The nation's 14th-largest daily newspaper will emerge with new owners, lower costs and reduced debt. But, like publishers around the country, it faces a weak advertising market and is struggling to find a way to make money from readers and advertisers who have migrated to the Web, cable television and other outlets.
The confirmation comes about eight months after the 142-year-old Star Tribune filed for Chapter 11 bankruptcy protection amid one of the most disastrous post-war declines in advertising. The newspaper couldn't make the expensive debt payments it was saddled with after New York-based Avista Capital Partners borrowed heavily to buy the newspaper in 2007 from the McClatchy Co. for $530 million.
Financial projections prepared by the company show that it won't turn a profit until 2013, but those figures include between $14 million and $16 million annually in non-cash charges. Without those, the company maintains that it will generate enough cash to fund operations and make its debt payments.
Judge Robert Drain confirmed the newspaper's plan despite the fact that the steering committee of the secured creditors still hasn't announced a new combined CEO/publisher for the company, drawing objections from the committee of unsecured creditors that asked the judge to force the CEO to be identified before confirming the plan.

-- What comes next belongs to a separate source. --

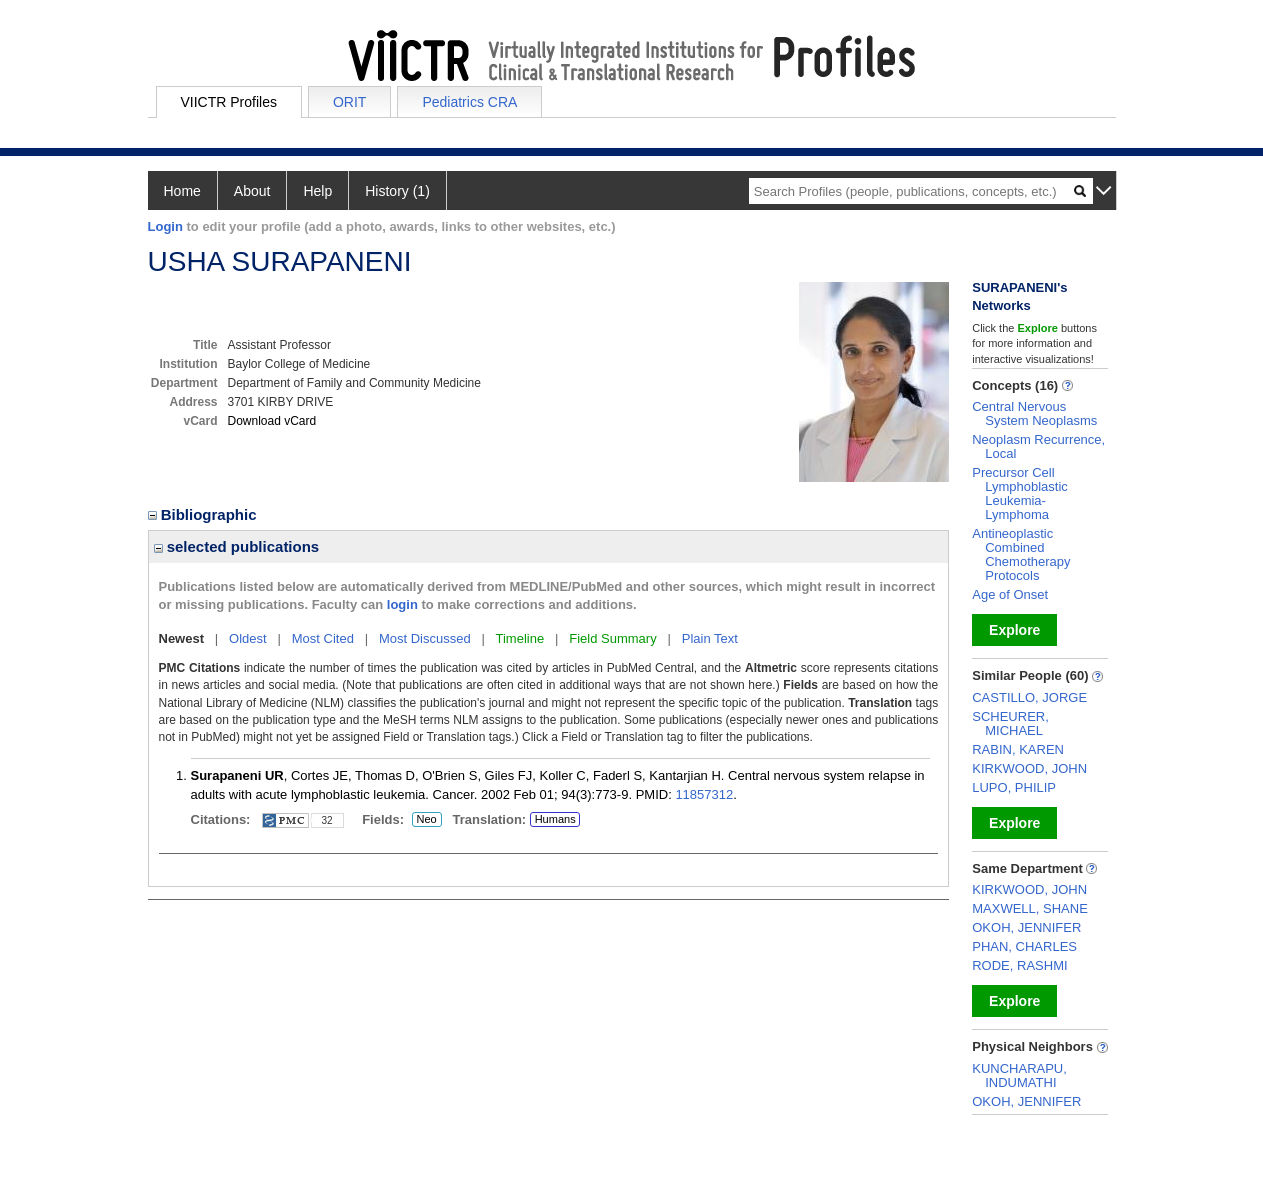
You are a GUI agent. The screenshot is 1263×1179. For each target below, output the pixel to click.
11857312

A candidate for publisher has been identified and is expected to be announced in a few days, the judge was told. Marshall Huebner, the newspaper's bankruptcy attorney at Davis Polk & Wardwell, said in an interview that the steering committee of the lenders who will own 95 percent of the company when it emerges, is still negotiating with a top choice who is employed elsewhere.
'Enormous de-leveraging'
While it's unusual for new management not to be identified before a plan is confirmed, companies aren't required to have a CEO for purposes of confirming a plan, said bankruptcy attorney George Singer at Lindquist and Vennum in Minneapolis.